Should an entry include a picture, omit the picture and still repeat everything else exactly.

*** Opening of DATA TO EXAMINE ***

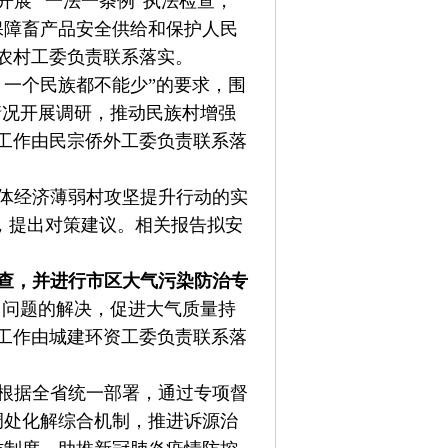
开展 “一法一条例”执法检查，
保障畜产品安全供给和保护人民
农村工委负责联系落实。
，一个民族都不能少”的要求，围
情况开展调研，推动民族村增强
工作由民宗侨外工委负责联系落
体经济薄弱村攻坚提升行动的实
研，提出对策建议。相关报告拟安
查，并进行市区大气污染防治专
出问题的解决，促进大气质量持
工作由城建环资工委负责联系落
根据全省统一部署，通过专项督
调处化解综合机制，推进诉源治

*** Close of DATA TO EXAMINE ***

*EXERCISE OUTPUT:*
开展 “一法一条例”执法检查，
保障畜产品安全供给和保护人民
农村工委负责联系落实。
，一个民族都不能少”的要求，围
情况开展调研，推动民族村增强
工作由民宗侨外工委负责联系落
体经济薄弱村攻坚提升行动的实
研，提出对策建议。相关报告拟安
查，并进行市区大气污染防治专
出问题的解决，促进大气质量持
工作由城建环资工委负责联系落
根据全省统一部署，通过专项督
调处化解综合机制，推进诉源治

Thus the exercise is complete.